Cuida-se de pedido declaratório de nulidade absoluta de cláusula de contrato de seguro saúde que estabelece reajuste em razão da mudança de faixa etária, sob o fundamento de que não fora informado previamente a respeito de tal variação.
No caso em julgamento, o negócio jurídico foi firmado antes da vigência da Lei de Plano de Saúde e a ela não fora adaptado, encontrando-se sob a regência exclusiva do Código de Defesa do Consumidor, posto que formado o contrato na vigência deste diploma protecionista.
De plano, indefiro a pretensão da ré de obter a solução meritória indireta com a declaração da prescrição, pois a causa de fundo da pretensão autoral, declaração de nulidade de cláusula contratual, não é atingida pela prescrição vintenária ou trienal, porque, a todo instante de existência da alegada inválida cláusula contratual, existe violação do direito autoral, que estabelece o termo inicial da contagem do prazo alegado.
Em verdade, a pretensão que é atingida, em tese, pelo efeito do tempo corresponde às repercussões econômicas da declaração de invalidade pedida, a depender do momento da celebração do negócio.
No caso, o contrato foi firmado em 29/05/1991, portanto, submetido às regras da Lei 3.071/16, que instituiu o hoje revogado Código Civil, estando submetido àquelas regras prescricionais, ou seja, 20 (vinte) anos.
O prazo prescricional seria o da Lei 10.406/02 se ao tempo da sua entrada em vigor, houvesse transcorrido mais da metade daquele prazo vintenário e redução do prazo pelo novel, nos termos do art. 2.028, do CC/02, o que não ocorreu no caso concreto.
Art. 2.028. Serão os da lei anterior os prazos, quando reduzidos por este Código, e se, na data de sua entrada em vigor, já houver transcorrido mais da metade do tempo estabelecido na lei revogada.
Neste sentido, decidiu o STJ, conforme julgado trazido aos autos pela própria parte ré, REsp Nº 1.360.969 – RS, id. 21988856, cuja tese firmada é a que segue:
Na vigência dos contratos de plano ou de seguro de assistência à saúde, a pretensão condenatória decorrente da declaração de nulidade de cláusula de reajuste nele prevista prescreve em 20 anos (art. 177 do CC/1916) ou em 3 anos (art. 206, § 3º, IV, do CC/2002), observada a regra de transição do art. 2.028 do CC/2002.
Passo a fixar o ponto controvertido da demanda e distribuir o ônus da prova, estabelecendo que aquele reside na análise da validade da cláusula contratual que estabelece o reajuste em razão da mudança de faixa etária e na repercussão econômica de eventual declaração de nulidade absoluta perseguida pelo autor com a devolução daquilo que fora pago em excesso.

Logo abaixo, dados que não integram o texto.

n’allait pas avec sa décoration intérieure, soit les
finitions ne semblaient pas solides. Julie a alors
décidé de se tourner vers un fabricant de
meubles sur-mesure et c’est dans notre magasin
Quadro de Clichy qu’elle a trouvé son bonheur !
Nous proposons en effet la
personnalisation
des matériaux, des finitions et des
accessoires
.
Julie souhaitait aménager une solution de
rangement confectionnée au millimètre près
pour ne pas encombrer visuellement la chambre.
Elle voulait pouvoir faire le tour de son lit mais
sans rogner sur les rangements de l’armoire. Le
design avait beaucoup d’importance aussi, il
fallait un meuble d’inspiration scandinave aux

Na antecipação de tutela, já apontei a probabilidade do direito autoral, louvando-me dos argumentos expostos numa Ação Civil Pública que antecipou a tutela contra a operadora aqui demandada, para afastar o mesmo reajuste ora impugnado, decisão que ainda se encontra pendente de análise na Corte estadual.
Os efeitos da ação coletiva em favor da parte autora pressupõem o trânsito em julgado da decisão coletiva, o provimento favorável ao consumidor e, enquanto tramitar a ACP, o consumidor que demanda individualmente deve pedir a suspensão do julgamento do seu processo individual para aguardar o benefício definitivo da ação coletiva, pleito não deduzido nestes autos, o que significa dizer que o autor deseja assumir os riscos da sua empreitada judicial individual.

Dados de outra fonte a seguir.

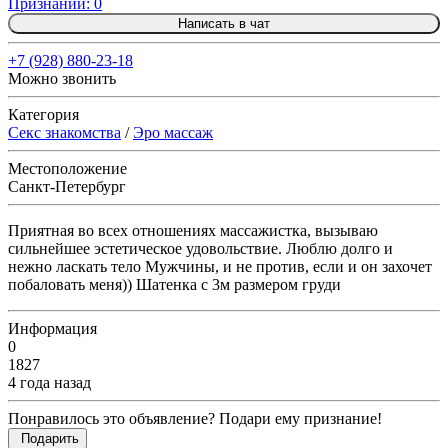
Признаний: 0
Написать в чат
+7 (928) 880-23-18
Можно звонить
Категория
Секс знакомства
/
Эро массаж
Местоположение
Санкт-Петербург
Приятная во всех отношениях массажистка, вызываю
сильнейшее эстетическое удовольствие. Люблю долго и
нежно ласкать тело Мужчины, и не против, если и он захочет
побаловать меня)) Шатенка с 3м размером груди
Информация
0
1827
4 года назад
Понравилось это объявление? Подари ему признание!
Подарить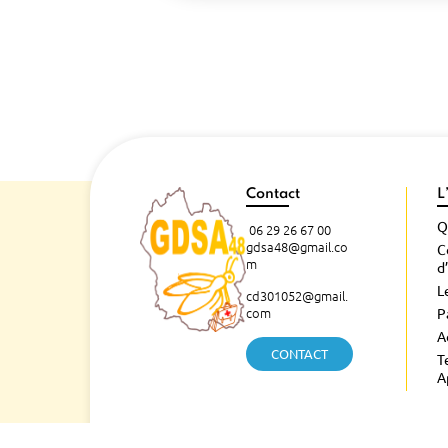
Contact
L
Q
06 29 26 67 00
gdsa48@gmail.co
C
m
d
L
cd301052@gmail.
com
P
A
CONTACT
T
A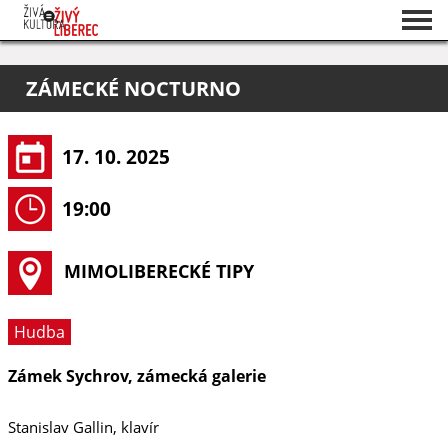
Seznam akcí
ZÁMECKÉ NOCTURNO
O projektu
Pořadatelé
17. 10. 2025
19:00
MIMOLIBERECKÉ TIPY
Hudba
Zámek Sychrov, zámecká galerie
Stanislav Gallin, klavír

Faço este preâmbulo inicial para indicar que a probabilidade do direito que agora reexamino lastreia-se nas provas produzidas nestes autos e, no caso, a cláusula contratual 15.2, que prevê o reajuste em razão da idade, não contempla os percentuais de variação de preço entre cada uma delas, tampouco há nos autos a prova de que tais percentuais constassem da tabela de preços e, ainda, que aludida tabela houvesse sido entregue ao autor antes da comercialização.
Sem estes elementos informativos prévios à formação do contrato e, ainda, posteriores a ela, relativos à variação do preço em razão da idade, a fornecedora ré não cumpre com a transparência indicada na cabeça do art. 4º, do CDC, tampouco observa a sua obrigação de informar de maneira clara e adequada sobre o preço pelo serviço prestado, nos termos do art. 6º, III.

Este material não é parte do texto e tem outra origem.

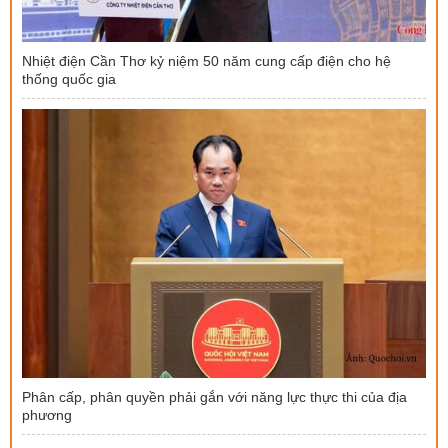
Nhiệt điện Cần Thơ kỷ niệm 50 năm cung cấp điện cho hệ
thống quốc gia
Phân cấp, phân quyền phải gắn với năng lực thực thi của địa
phương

A ré, por via de consequência, perde o direito de exigir do consumidor a variação do preço pelo aludido critério, porque não lhe apresentou previamente os percentuais de reajuste, conforme determinado pelo art. 46 da Lei 8.078/90, não se prestando para tanto o simples arquivamento junto à SUSEP
CDC
Art. 4º A Política Nacional das Relações de Consumo tem por objetivo o atendimento das necessidades dos consumidores, o respeito à sua dignidade, saúde e segurança, a proteção de seus interesses econômicos, a melhoria da sua qualidade de vida, bem como a transparência e harmonia das relações de consumo, atendidos os seguintes princípios:
Art. 6º São direitos básicos do consumidor:
III - a informação adequada e clara sobre os diferentes produtos e serviços, com especificação correta de quantidade, características, composição, qualidade, tributos incidentes e preço, bem como sobre os riscos que apresentem;
Art. 46. Os contratos que regulam as relações de consumo não obrigarão os consumidores, se não lhes for dada a oportunidade de tomar conhecimento prévio de seu conteúdo, ou se os respectivos instrumentos forem redigidos de modo a dificultar a compreensão de seu sentido e alcance.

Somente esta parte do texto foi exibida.